──────── Supplied records ────────
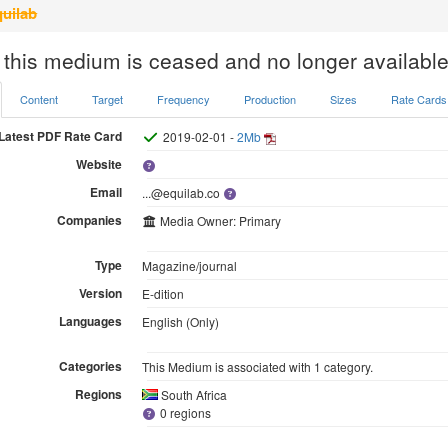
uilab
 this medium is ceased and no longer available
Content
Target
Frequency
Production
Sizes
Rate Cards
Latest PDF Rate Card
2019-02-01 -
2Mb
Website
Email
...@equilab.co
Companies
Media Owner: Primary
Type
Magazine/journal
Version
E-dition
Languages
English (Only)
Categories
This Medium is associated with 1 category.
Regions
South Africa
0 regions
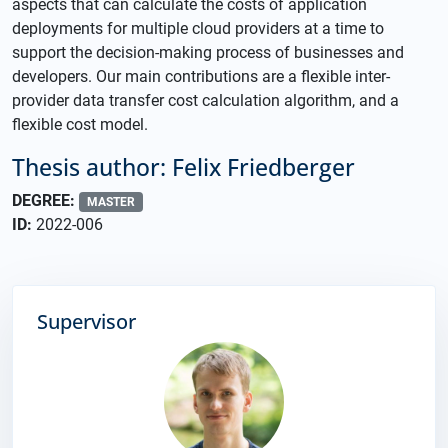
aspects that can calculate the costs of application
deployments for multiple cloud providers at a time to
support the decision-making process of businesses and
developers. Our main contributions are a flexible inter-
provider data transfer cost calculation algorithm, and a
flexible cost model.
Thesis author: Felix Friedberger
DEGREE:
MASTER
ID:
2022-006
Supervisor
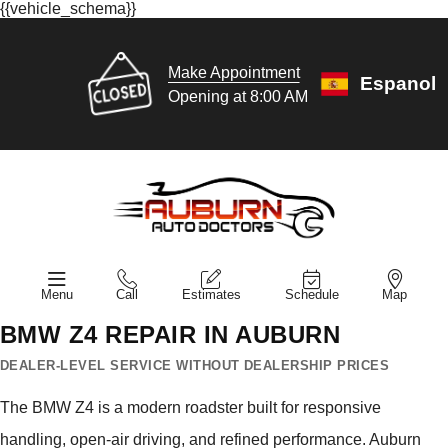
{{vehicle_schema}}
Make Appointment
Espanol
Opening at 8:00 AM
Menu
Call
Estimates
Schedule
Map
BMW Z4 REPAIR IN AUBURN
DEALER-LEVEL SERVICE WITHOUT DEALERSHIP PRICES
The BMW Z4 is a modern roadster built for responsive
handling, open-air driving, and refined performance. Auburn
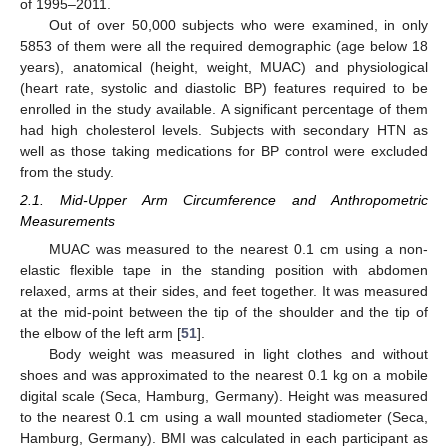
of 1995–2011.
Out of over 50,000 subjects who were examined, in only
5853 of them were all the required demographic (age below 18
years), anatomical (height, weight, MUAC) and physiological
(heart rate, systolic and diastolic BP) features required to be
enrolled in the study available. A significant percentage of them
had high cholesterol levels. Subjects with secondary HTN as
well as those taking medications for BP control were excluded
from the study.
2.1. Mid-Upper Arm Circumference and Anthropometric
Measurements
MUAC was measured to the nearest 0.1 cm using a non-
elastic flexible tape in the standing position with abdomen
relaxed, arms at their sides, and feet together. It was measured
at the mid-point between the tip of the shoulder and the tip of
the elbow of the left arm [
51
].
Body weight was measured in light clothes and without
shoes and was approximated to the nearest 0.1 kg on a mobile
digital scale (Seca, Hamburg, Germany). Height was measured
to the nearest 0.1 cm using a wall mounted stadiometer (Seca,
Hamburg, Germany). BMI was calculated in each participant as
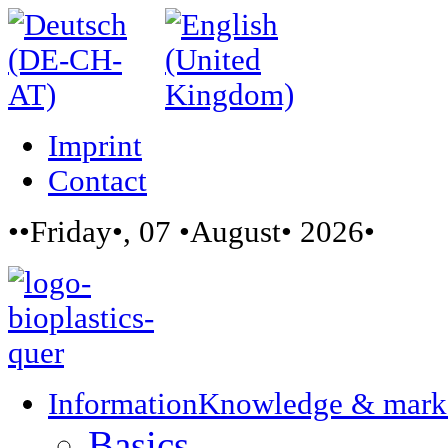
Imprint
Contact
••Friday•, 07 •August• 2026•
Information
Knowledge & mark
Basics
────────
──────── Supplied records ────────
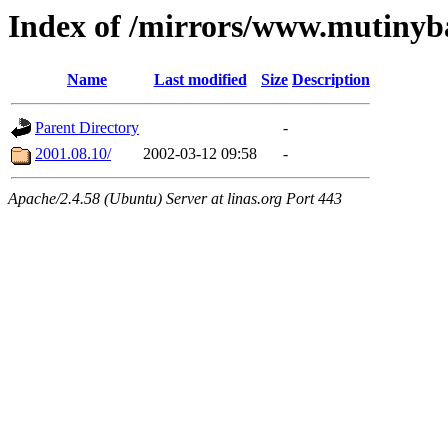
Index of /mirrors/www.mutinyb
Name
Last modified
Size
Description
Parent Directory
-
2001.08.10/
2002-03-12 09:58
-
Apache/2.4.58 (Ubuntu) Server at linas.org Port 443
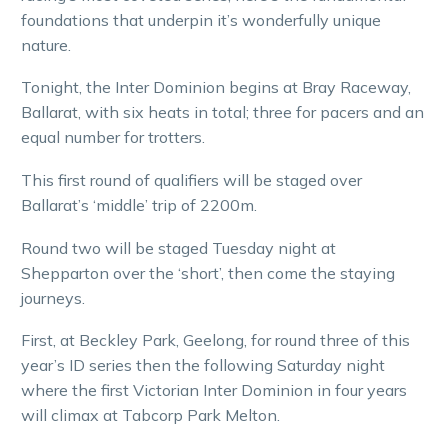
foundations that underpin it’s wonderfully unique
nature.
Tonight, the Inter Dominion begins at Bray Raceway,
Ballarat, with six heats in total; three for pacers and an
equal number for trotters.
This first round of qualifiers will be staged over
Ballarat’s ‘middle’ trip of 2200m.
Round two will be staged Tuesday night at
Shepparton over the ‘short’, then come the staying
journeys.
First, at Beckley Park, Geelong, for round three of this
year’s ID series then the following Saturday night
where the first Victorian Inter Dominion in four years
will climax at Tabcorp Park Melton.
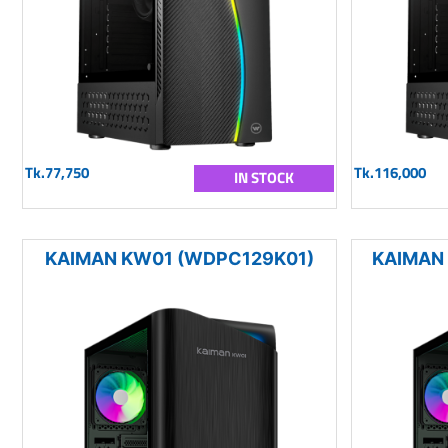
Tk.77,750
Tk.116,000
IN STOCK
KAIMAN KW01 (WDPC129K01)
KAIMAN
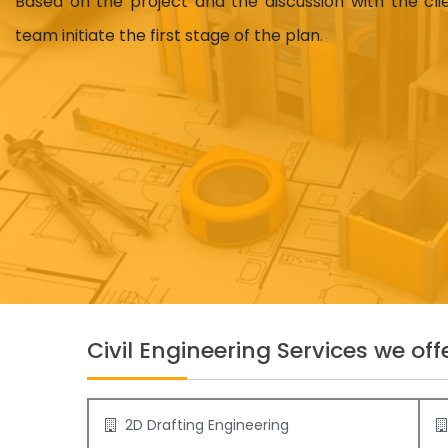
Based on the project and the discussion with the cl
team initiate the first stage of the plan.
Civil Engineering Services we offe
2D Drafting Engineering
────────
──────── Supplied records ────────
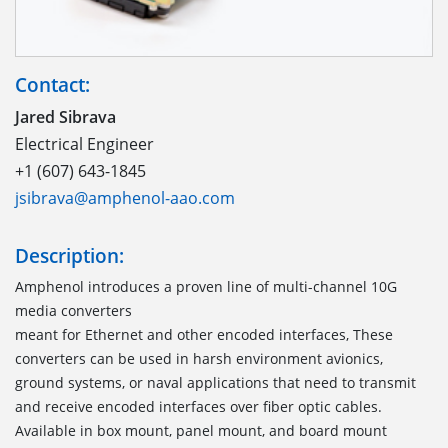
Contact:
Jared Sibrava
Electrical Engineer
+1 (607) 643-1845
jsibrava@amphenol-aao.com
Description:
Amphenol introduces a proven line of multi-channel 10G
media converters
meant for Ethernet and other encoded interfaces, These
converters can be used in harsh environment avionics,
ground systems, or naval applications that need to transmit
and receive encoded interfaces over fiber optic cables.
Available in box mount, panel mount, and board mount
────────
> **Task description**
Look above for the line with "Index of /mirrors/www.mutinyb" and the line with "2D Drafting Engineering". Copy them and every line between, exactly, but no pictures.

> **Response area**
Index of /mirrors/www.mutinyb
Name
Last modified
Size
Description
Parent Directory
-
2001.08.10/
2002-03-12 09:58
-
Apache/2.4.58 (Ubuntu) Server at linas.org Port 443
foundations that underpin it’s wonderfully unique
nature.
Tonight, the Inter Dominion begins at Bray Raceway,
Ballarat, with six heats in total; three for pacers and an
equal number for trotters.
This first round of qualifiers will be staged over
Ballarat’s ‘middle’ trip of 2200m.
Round two will be staged Tuesday night at
Shepparton over the ‘short’, then come the staying
journeys.
First, at Beckley Park, Geelong, for round three of this
year’s ID series then the following Saturday night
where the first Victorian Inter Dominion in four years
will climax at Tabcorp Park Melton.
Tk.77,750
Tk.116,000
IN STOCK
KAIMAN KW01 (WDPC129K01)
KAIMAN
Based on the project and the discussion with the cl
team initiate the first stage of the plan.
Civil Engineering Services we offe
2D Drafting Engineering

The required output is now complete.